Les autorités djiboutiennes discutent avec tout le monde. Il fut un temps, sous la présidence de Barack Obama, les Etats-Unis poussaient le gouvernement djiboutien à ne pas accepter une base russe. Mais les choses ont beaucoup évolué. Cela ne signifie pas que les liens entre Djibouti et la Russie se sont raffermis. Des discussions ont lieu. Et il n’y a aucun problème entre Djibouti et la Russie. Certains responsables du gouvernement djiboutien pensent qu’il y a trop de bases. Des voix s’élèvent pour dire : “ça suffit, on ne pourra pas gérer les rivalités ou hostilités entre tous ces gens-là”, mais rien n’est exclu. Tout dépendra de nos intérêts, de l’évolution de la situation au niveau mondial et régional, mais aussi de nos liens avec les partenaires occidentaux.

Stature internationale, Djibouti n’en est pas moins présent sur le plan régional. Qu’en est-il de l’Éthiopie ? Est-ce que quand l’Éthiopie va mal, Djibouti va mal aussi ?

Absolument. Nous l’avons remarqué lors du Covid mais aussi lors de la guerre du Tigré, nos deux économies ont atteint un point d’interdépendance tel qu’il est vraiment difficile d’envisager un développement de Djibouti sans une bonne santé de l’économie éthiopienne. Mais aujourd’hui, je pense que l’Éthiopie a plus besoin de Djibouti que l’inverse. C’est la raison pour laquelle Addis-Abeba est dans une recherche active d’alternatives. Dans le même temps, Djibouti cherche également à diversifier ses activités et ses clients, pour ne plus se concentrer sur le portuaire et le commerce avec l’Éthiopie. Si l’Éthiopie a la légitimité de chercher des alternatives dans les pays voisins pour l’acheminement de ses marchandises, Djibouti doit aussi diversifier sa clientèle et son économie pour ne plus dépendre des activités portuaires. Mais ce n’est pas pour demain. Nous sommes encore condamnés à collaborer. Certains responsables éthiopiens perdent patience, mais cela reste de l’ordre du discours. Et la réalité est tout autre.
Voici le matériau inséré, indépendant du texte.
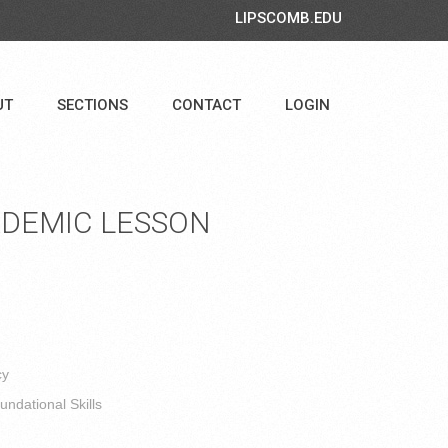
LIPSCOMB.EDU
UT
SECTIONS
CONTACT
LOGIN
DEMIC LESSON
cy
ndational Skills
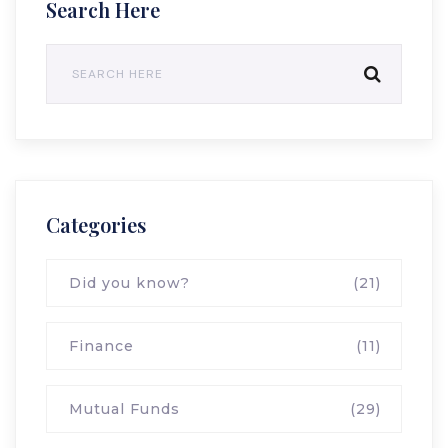
Search Here
Categories
Did you know?
(21)
Finance
(11)
Mutual Funds
(29)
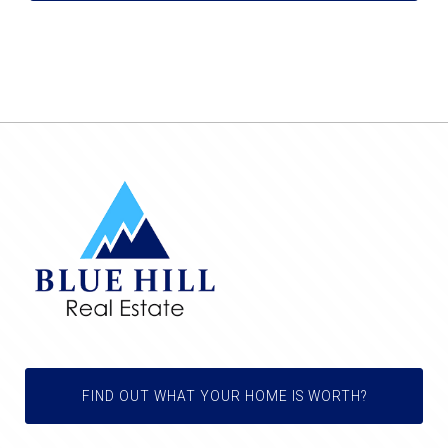
FIND OUT WHAT YOUR HOME IS WORTH?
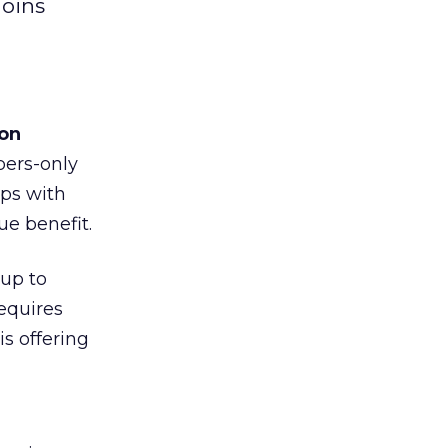
joins
on
bers-only
ips with
ue benefit.
up to
equires
s offering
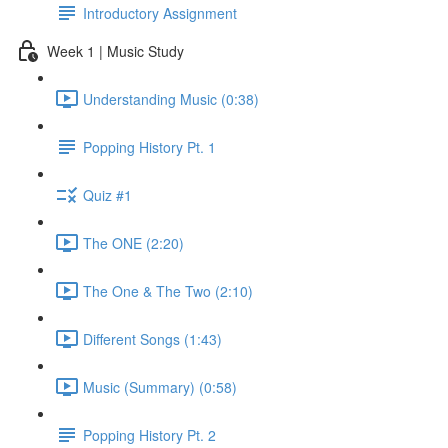
Introductory Assignment
Week 1 | Music Study
Understanding Music (0:38)
Popping History Pt. 1
Quiz #1
The ONE (2:20)
The One & The Two (2:10)
Different Songs (1:43)
Music (Summary) (0:58)
Popping History Pt. 2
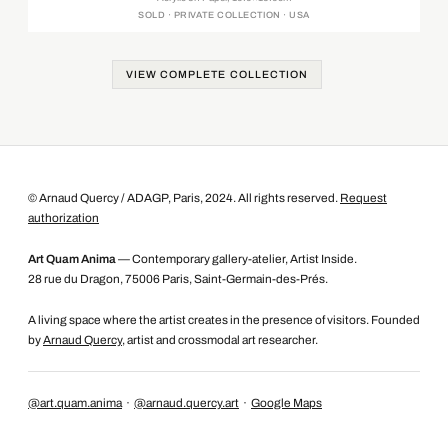
SOLD · PRIVATE COLLECTION · USA
VIEW COMPLETE COLLECTION
© Arnaud Quercy / ADAGP, Paris, 2024. All rights reserved.
Request
authorization
Art Quam Anima
— Contemporary gallery-atelier, Artist Inside.
28 rue du Dragon, 75006 Paris, Saint-Germain-des-Prés.
A living space where the artist creates in the presence of visitors. Founded
by
Arnaud Quercy
, artist and crossmodal art researcher.
@art.quam.anima
·
@arnaud.quercy.art
·
Google Maps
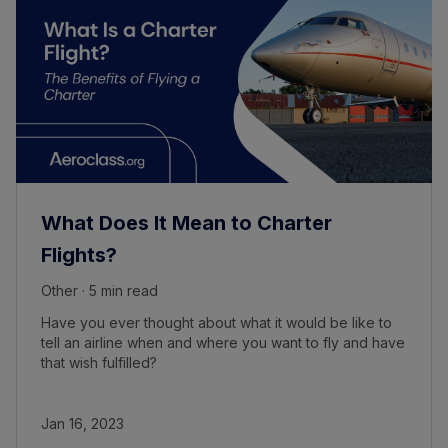
What Does It Mean to Charter
Flights?
Other · 5 min read
Have you ever thought about what it would be like to
tell an airline when and where you want to fly and have
that wish fulfilled?
Jan 16, 2023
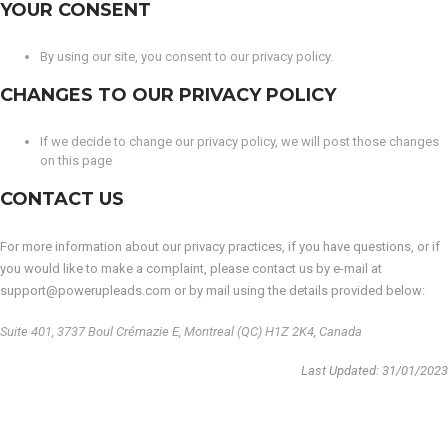
YOUR CONSENT
By using our site, you consent to our privacy policy.
CHANGES TO OUR PRIVACY POLICY
If we decide to change our privacy policy, we will post those changes
on this page
CONTACT US
For more information about our privacy practices, if you have questions, or if
you would like to make a complaint, please contact us by e-mail at
support@powerupleads.com or by mail using the details provided below:
Suite 401, 3737 Boul Crémazie E, Montreal (QC) H1Z 2K4, Canada
Last Updated: 31/01/2023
L’IEPS, outil de réflexion et d’analyse

Fondé en décembre 2008, au lendemain de la guerre entre Djibouti et l’Érythrée, l’Institut d’études politiques et stratégiques (IEPS) du Centre d’études et de recherches de Djibouti vise à apporter des analyses indépendantes sur les enjeux politiques et géopolitiques contemporains. L’IEPS œuvre tant à l’amélioration de la compréhension de la gouvernance, de l’économie et de la société djiboutienne qu’à l’approfondissement de la connaissance de la corne d’Afrique et des enjeux géopolitiques qui touchent Djibouti. C’est aussi un espace ouvert de débats et de production de nouvelles idées.